Weed was legalized this month, on my birthday no less, and still I’ve never actually partaken of the herb.

Lots of people may not believe that, coming of age in the 1970s I never smoked marijuana, but it’s true that I never did, even if my sister refuses to believe me.

Granted, she probably has every reason not to believe me, based on the crowd I hung out with part of the time in high school. It was present at nearly every party I went to, if not out right in the open, you knew when people left in small groups why they left. If you didn’t there was no mistaking it when they got back to the party.

I don’t recall anyone I was ever with in a car getting busted but I know there were times it could have very easily happened. Most of the people I ran around with were pretty careful about it and wouldn’t have ever wanted to put others in a bad situation.

Nearly every concert I went to until I was 25 had weed being passed around the floor. I would just smile and pass the joint on along. It was the same way at parties and I can say that no one really ever gave me a hard time about passing and I never felt pressured to do it either. The people I hung out with respected the fact that we should all be able to make their own choices.

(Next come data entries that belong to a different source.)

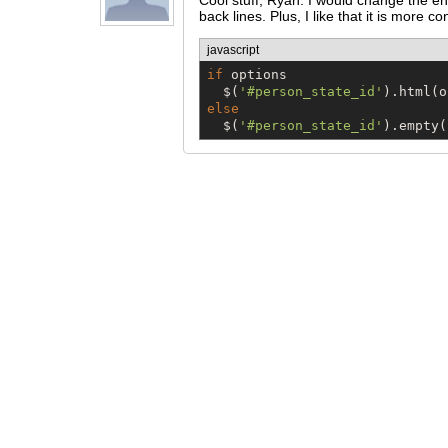
Cool stuff, Ryan. I would change the end
back lines. Plus, I like that it is more co
javascript
if
 options

$
(
'
#person_state_id
'
else
$
(
'
#person_state_id
'
).empty(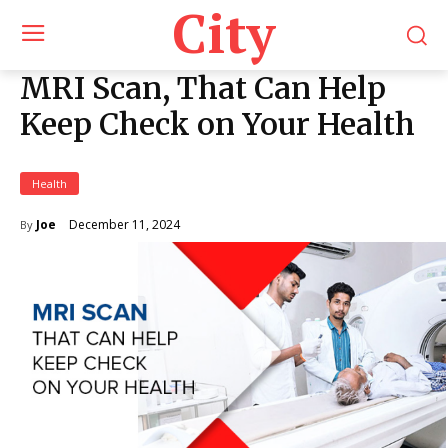
City
MRI Scan, That Can Help
Keep Check on Your Health
Health
December 11, 2024
Joe
By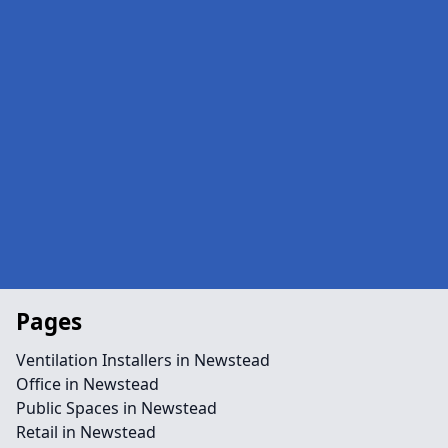
Pages
Ventilation Installers in Newstead
Office in Newstead
Public Spaces in Newstead
Retail in Newstead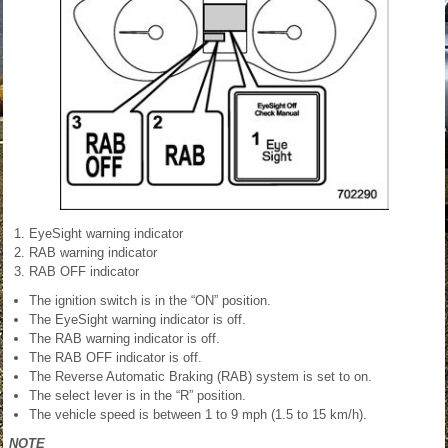
EyeSight warning indicator
RAB warning indicator
RAB OFF indicator
The ignition switch is in the “ON” position.
The EyeSight warning indicator is off.
The RAB warning indicator is off.
The RAB OFF indicator is off.
The Reverse Automatic Braking (RAB) system is set to on.
The select lever is in the “R” position.
The vehicle speed is between 1 to 9 mph (1.5 to 15 km/h).
NOTE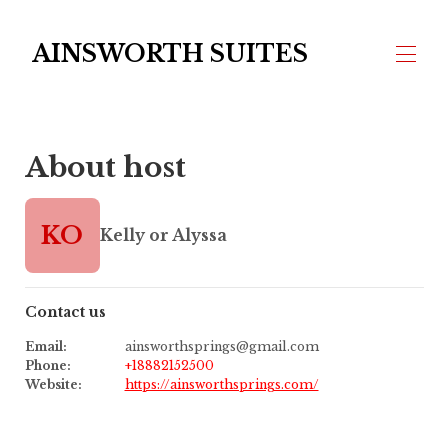
AINSWORTH SUITES
Home
About host
FAQ's
Overview
Map
Gallery
KO
Kelly or Alyssa
Rates
Availability
Reviews
Contact
Contact us
Email
:
ainsworthsprings@gmail.com
Phone
:
+18882152500
Website
:
https://ainsworthsprings.com/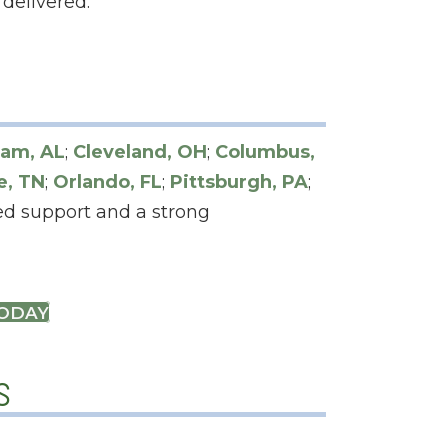
delivered.
am, AL
;
Cleveland, OH
;
Columbus,
e, TN
;
Orlando, FL
;
Pittsburgh, PA
;
zed support and a strong
TODAY
s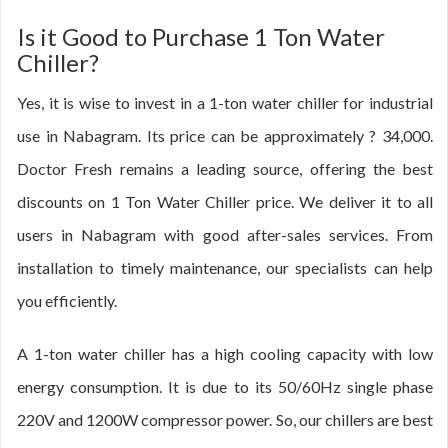
Is it Good to Purchase 1 Ton Water
Chiller?
Yes, it is wise to invest in a 1-ton water chiller for industrial
use in Nabagram. Its price can be approximately ? 34,000.
Doctor Fresh remains a leading source, offering the best
discounts on 1 Ton Water Chiller price. We deliver it to all
users in Nabagram with good after-sales services. From
installation to timely maintenance, our specialists can help
you efficiently.
A 1-ton water chiller has a high cooling capacity with low
energy consumption. It is due to its 50/60Hz single phase
220V and 1200W compressor power. So, our chillers are best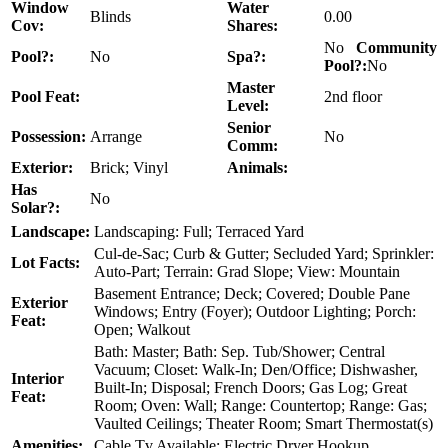
Window
Water
Blinds
0.00
Cov:
Shares:
No
Community
Pool?:
No
Spa?:
Pool?:
No
Master
Pool Feat:
2nd floor
Level:
Senior
Possession:
Arrange
No
Comm:
Exterior:
Brick; Vinyl
Animals:
Has
No
Solar?:
Landscape:
Landscaping: Full; Terraced Yard
Cul-de-Sac; Curb & Gutter; Secluded Yard; Sprinkler:
Lot Facts:
Auto-Part; Terrain: Grad Slope; View: Mountain
Basement Entrance; Deck; Covered; Double Pane
Exterior
Windows; Entry (Foyer); Outdoor Lighting; Porch:
Feat:
Open; Walkout
Bath: Master; Bath: Sep. Tub/Shower; Central
Vacuum; Closet: Walk-In; Den/Office; Dishwasher,
Interior
Built-In; Disposal; French Doors; Gas Log; Great
Feat:
Room; Oven: Wall; Range: Countertop; Range: Gas;
Vaulted Ceilings; Theater Room; Smart Thermostat(s)
Amenities:
Cable Tv Available; Electric Dryer Hookup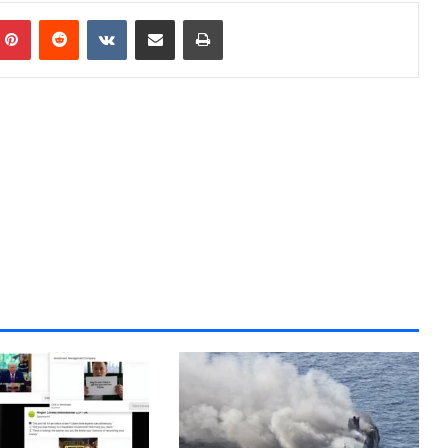
Pinterest
Reddit
VKontakte
Share via Email
Print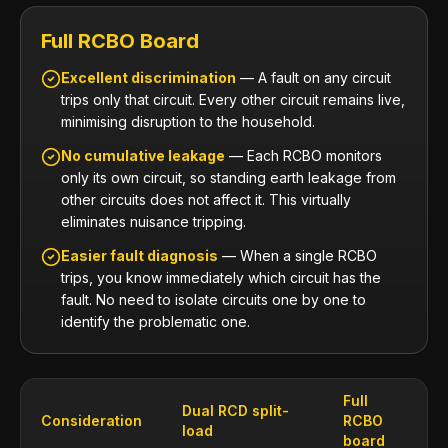
Full RCBO Board
Excellent discrimination
— A fault on any circuit
trips only that circuit. Every other circuit remains live,
minimising disruption to the household.
No cumulative leakage
— Each RCBO monitors
only its own circuit, so standing earth leakage from
other circuits does not affect it. This virtually
eliminates nuisance tripping.
Easier fault diagnosis
— When a single RCBO
trips, you know immediately which circuit has the
fault. No need to isolate circuits one by one to
identify the problematic one.
Full
Dual RCD split-
Consideration
RCBO
load
board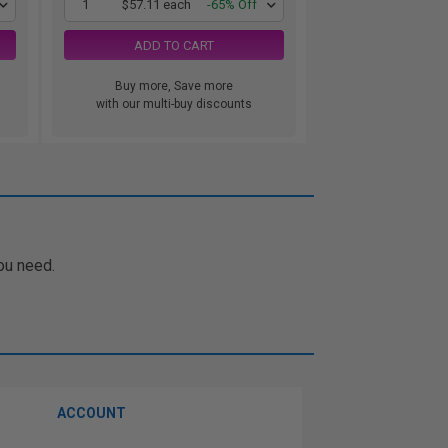
1
$57.11 each
-65% Off
ADD TO CART
Buy more, Save more
with our multi-buy discounts
ou need.
ACCOUNT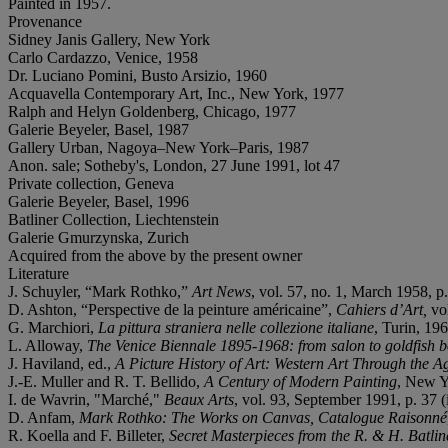
Painted in 1957.
Provenance
Sidney Janis Gallery, New York
Carlo Cardazzo, Venice, 1958
Dr. Luciano Pomini, Busto Arsizio, 1960
Acquavella Contemporary Art, Inc., New York, 1977
Ralph and Helyn Goldenberg, Chicago, 1977
Galerie Beyeler, Basel, 1987
Gallery Urban, Nagoya–New York–Paris, 1987
Anon. sale; Sotheby's, London, 27 June 1991, lot 47
Private collection, Geneva
Galerie Beyeler, Basel, 1996
Batliner Collection, Liechtenstein
Galerie Gmurzynska, Zurich
Acquired from the above by the present owner
Literature
J. Schuyler, “Mark Rothko,”
Art News
, vol. 57, no. 1, March 1958, p. 
D. Ashton, “Perspective de la peinture américaine”,
Cahiers d’Art,
vo
G. Marchiori,
La pittura straniera nelle collezione italiane
, Turin, 196
L. Alloway,
The Venice Biennale 1895-1968: from salon to goldfish 
J. Haviland, ed.,
A Picture History of Art: Western Art Through the A
J.-E. Muller and R. T. Bellido,
A Century of Modern Painting
, New Yo
I. de Wavrin, "Marché,"
Beaux Arts
, vol. 93, September 1991, p. 37 (i
D. Anfam,
Mark Rothko: The Works on Canvas, Catalogue Raisonné
R. Koella and F. Billeter,
Secret Masterpieces from the R. & H. Batli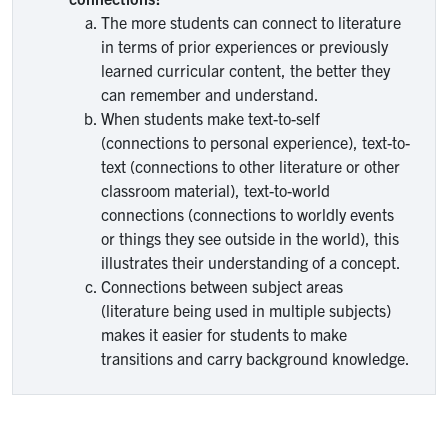
The more students can connect to literature
in terms of prior experiences or previously
learned curricular content, the better they
can remember and understand.
When students make text-to-self
(connections to personal experience), text-to-
text (connections to other literature or other
classroom material), text-to-world
connections (connections to worldly events
or things they see outside in the world), this
illustrates their understanding of a concept.
Connections between subject areas
(literature being used in multiple subjects)
makes it easier for students to make
transitions and carry background knowledge.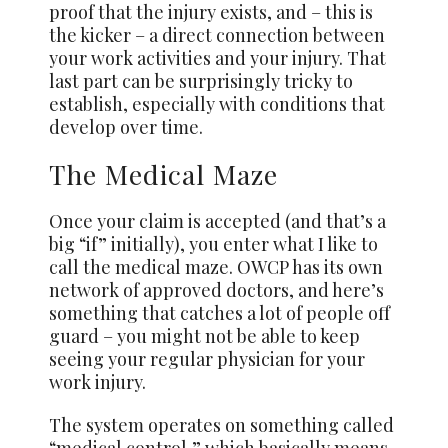
proof that the injury exists, and – this is
the kicker – a direct connection between
your work activities and your injury. That
last part can be surprisingly tricky to
establish, especially with conditions that
develop over time.
The Medical Maze
Once your claim is accepted (and that’s a
big “if” initially), you enter what I like to
call the medical maze. OWCP has its own
network of approved doctors, and here’s
something that catches a lot of people off
guard – you might not be able to keep
seeing your regular physician for your
work injury.
The system operates on something called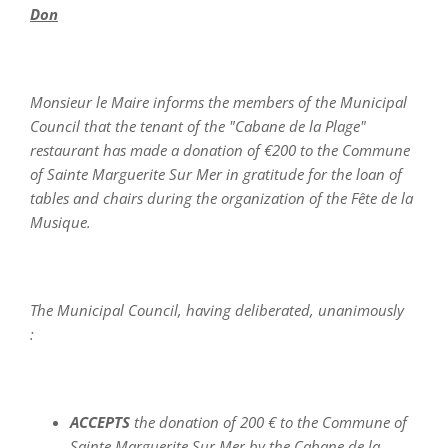
Don
Monsieur le Maire informs the members of the Municipal
Council that the tenant of the "Cabane de la Plage"
restaurant has made a donation of €200 to the Commune
of Sainte Marguerite Sur Mer in gratitude for the loan of
tables and chairs during the organization of the Fête de la
Musique.
The Municipal Council, having deliberated, unanimously
:
ACCEPTS
the donation of 200 € to the Commune of
Sainte Marguerite Sur Mer by the Cabane de la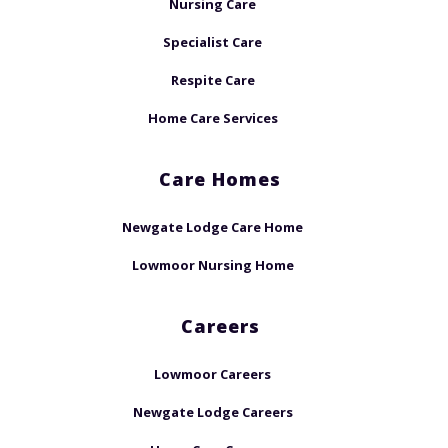
Nursing Care
Specialist Care
Respite Care
Home Care Services
Care Homes
Newgate Lodge Care Home
Lowmoor Nursing Home
Careers
Lowmoor Careers
Newgate Lodge Careers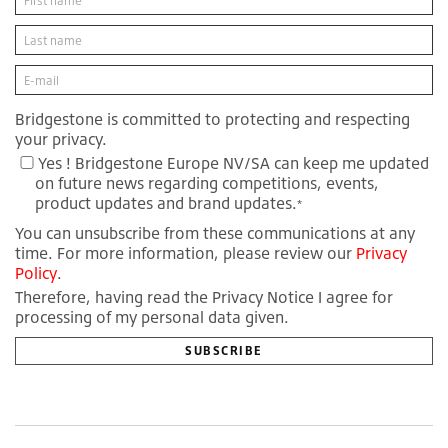
Bridgestone is committed to protecting and respecting
your privacy.
Yes ! Bridgestone Europe NV/SA can keep me updated
on future news regarding competitions, events,
product updates and brand updates.
*
You can unsubscribe from these communications at any
time. For more information, please review our
Privacy
Policy
.
Therefore, having read the Privacy Notice I agree for
processing of my personal data given.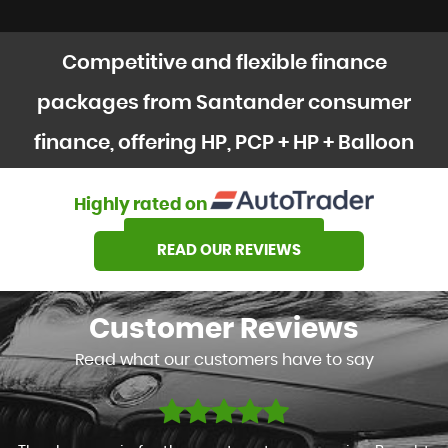
Competitive and flexible finance
packages from Santander consumer
finance, offering HP, PCP + HP + Balloon
options
Highly rated on
SEE OUR STOCK
READ OUR REVIEWS
Customer
Reviews
Read what our customers have to say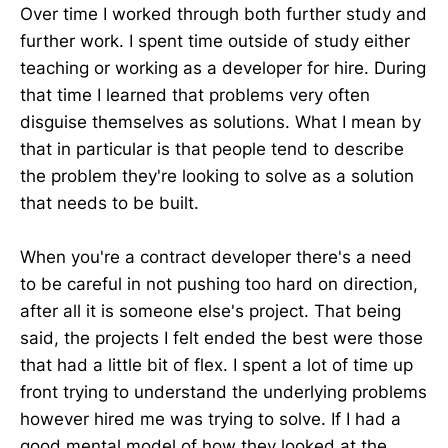
Over time I worked through both further study and
further work. I spent time outside of study either
teaching or working as a developer for hire. During
that time I learned that problems very often
disguise themselves as solutions. What I mean by
that in particular is that people tend to describe
the problem they're looking to solve as a solution
that needs to be built.
When you're a contract developer there's a need
to be careful in not pushing too hard on direction,
after all it is someone else's project. That being
said, the projects I felt ended the best were those
that had a little bit of flex. I spent a lot of time up
front trying to understand the underlying problems
however hired me was trying to solve. If I had a
good mental model of how they looked at the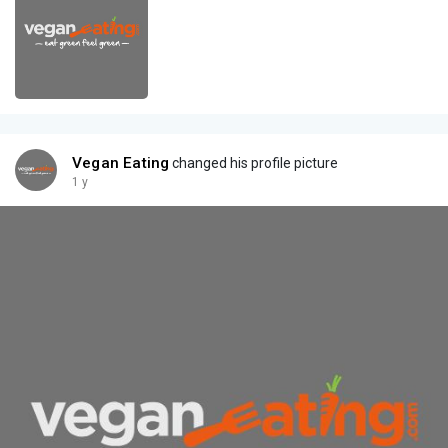
Vegan Eating
changed his profile picture
1 y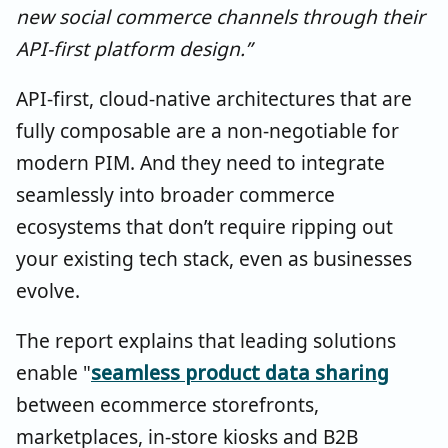
new social commerce channels through their
API-first platform design.”
API-first, cloud-native architectures that are
fully composable are a non-negotiable for
modern PIM. And they need to integrate
seamlessly into broader commerce
ecosystems that don’t require ripping out
your existing tech stack, even as businesses
evolve.
The report explains that leading solutions
enable "
seamless product data sharing
between ecommerce storefronts,
marketplaces, in-store kiosks and B2B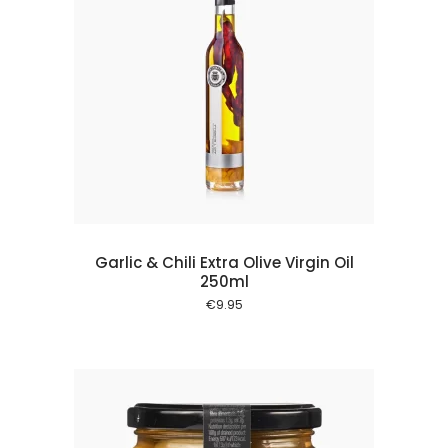
 cart
Garlic & Chili Extra Olive Virgin Oil
250ml
€
9.95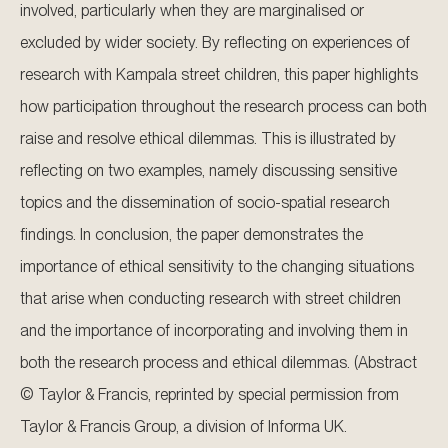
involved, particularly when they are marginalised or
excluded by wider society. By reflecting on experiences of
research with Kampala street children, this paper highlights
how participation throughout the research process can both
raise and resolve ethical dilemmas. This is illustrated by
reflecting on two examples, namely discussing sensitive
topics and the dissemination of socio-spatial research
findings. In conclusion, the paper demonstrates the
importance of ethical sensitivity to the changing situations
that arise when conducting research with street children
and the importance of incorporating and involving them in
both the research process and ethical dilemmas. (Abstract
© Taylor & Francis, reprinted by special permission from
Taylor & Francis Group, a division of Informa UK.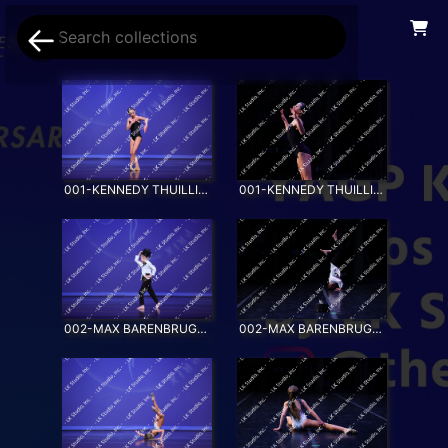
001-KENNEDY THUILLIER-AWAKENING
001-KENNEDY THUILLIER-AWAKENING_SS
002-MAX BARENBRUGGE-EVERYBODY WANTS TO BE A CAT
002-MAX BARENBRUGGE-EVERYBODY WANTS TO BE A CAT_SS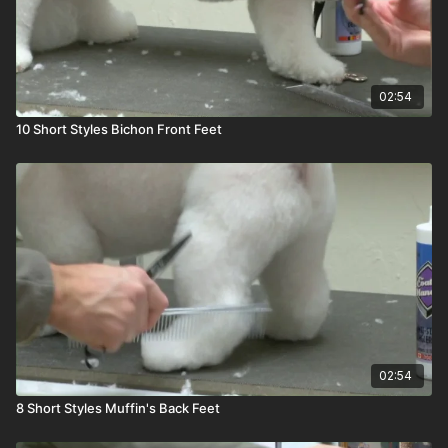
02:54
10 Short Styles Bichon Front Feet
02:54
8 Short Styles Muffin's Back Feet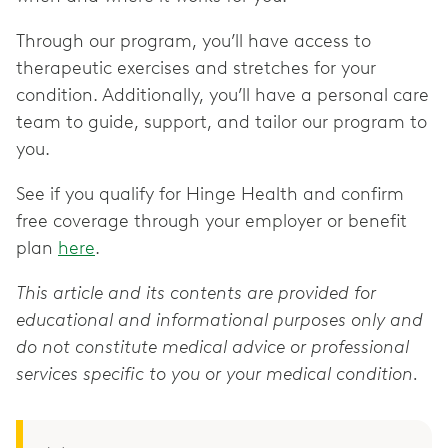
Through our program, you’ll have access to
therapeutic exercises and stretches for your
condition. Additionally, you’ll have a personal care
team to guide, support, and tailor our program to
you.
See if you qualify for Hinge Health and confirm
free coverage through your employer or benefit
plan
here
.
This article and its contents are provided for
educational and informational purposes only and
do not constitute medical advice or professional
services specific to you or your medical condition.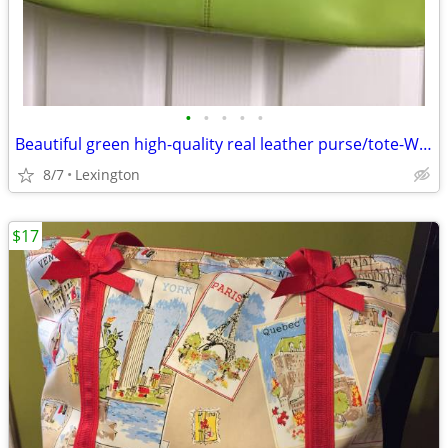
•
•
•
•
•
Beautiful green high-quality real leather purse/tote-Wilsons Leather
8/7
Lexington
$17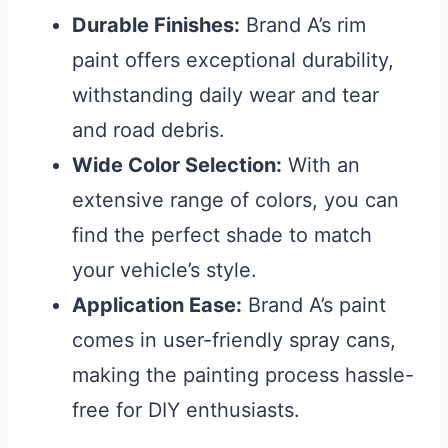
Durable Finishes:
Brand A’s rim
paint offers exceptional durability,
withstanding daily wear and tear
and road debris.
Wide Color Selection:
With an
extensive range of colors, you can
find the perfect shade to match
your vehicle’s style.
Application Ease:
Brand A’s paint
comes in user-friendly spray cans,
making the painting process hassle-
free for DIY enthusiasts.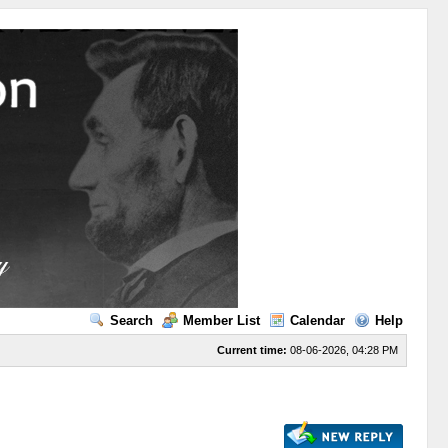
Search
Member List
Calendar
Help
Current time:
08-06-2026, 04:28 PM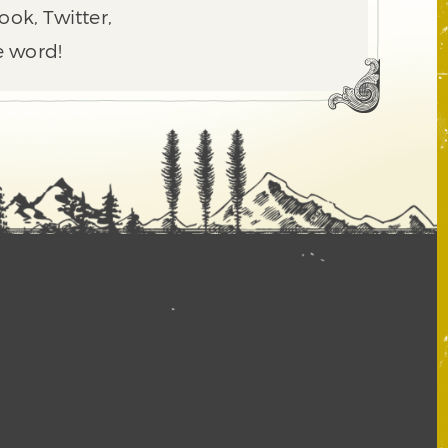
ook, Twitter,
e word!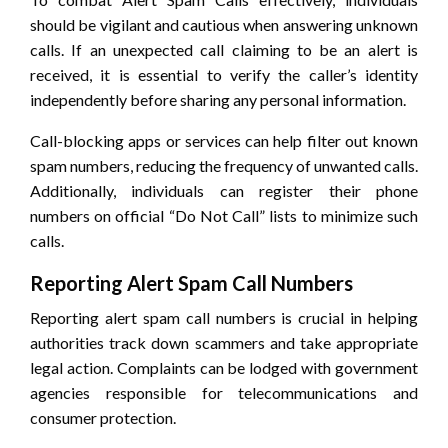
should be vigilant and cautious when answering unknown
calls. If an unexpected call claiming to be an alert is
received, it is essential to verify the caller’s identity
independently before sharing any personal information.
Call-blocking apps or services can help filter out known
spam numbers, reducing the frequency of unwanted calls.
Additionally, individuals can register their phone
numbers on official “Do Not Call” lists to minimize such
calls.
Reporting Alert Spam Call Numbers
Reporting alert spam call numbers is crucial in helping
authorities track down scammers and take appropriate
legal action. Complaints can be lodged with government
agencies responsible for telecommunications and
consumer protection.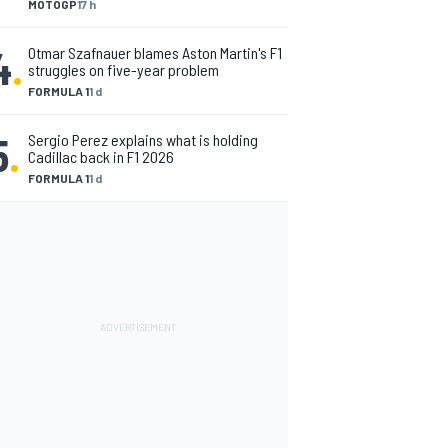
MOTOGP
17 h
4
.
Otmar Szafnauer blames Aston Martin's F1
struggles on five-year problem
FORMULA 1
1 d
5
.
Sergio Perez explains what is holding
Cadillac back in F1 2026
FORMULA 1
1 d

I’ve always had the same respect for those who do use marijuana, as long as they’re doing it responsibly. I can honestly say I’ve never had a problem with legalizing it. I don’t think it’s going to solve our national debt or cause anyone to become addicted to harder drugs. Like alcohol, it can be abused and that abuse can ruin people and families.

I guess I owe it to my father that I never smoked marijuana and in fact never tried it or cigarettes, not even once. Dad was a cigarette smoker and he coughed and was addicted to tobacco. I didn’t like the way it smelled and I flat out decided I wasn’t going to smoke when I was little. I couldn’t really see as how smoking a joint would be a whole lot if any better for my lungs, so I decided not to do it. Beer was my drug of choice as a teen.

Despite the song about the contact high attributed to hanging out with Willie Nelson supposedly being a myth, I was around it enough as a teen that I would have sworn a contact high (second-hand smoke) was for real. You could say it permeated our culture back then.

While, like Bill Clinton, I never inhaled, I can’t swear that I didn’t consume unknowingly. Yeah, I hung around with and was offered baked goods from a few ladies known to bake really good brownies.

I’m pretty sure you’ll never catch me on the back porch tokin’ on a number but my sweet tooth could be another thing altogether.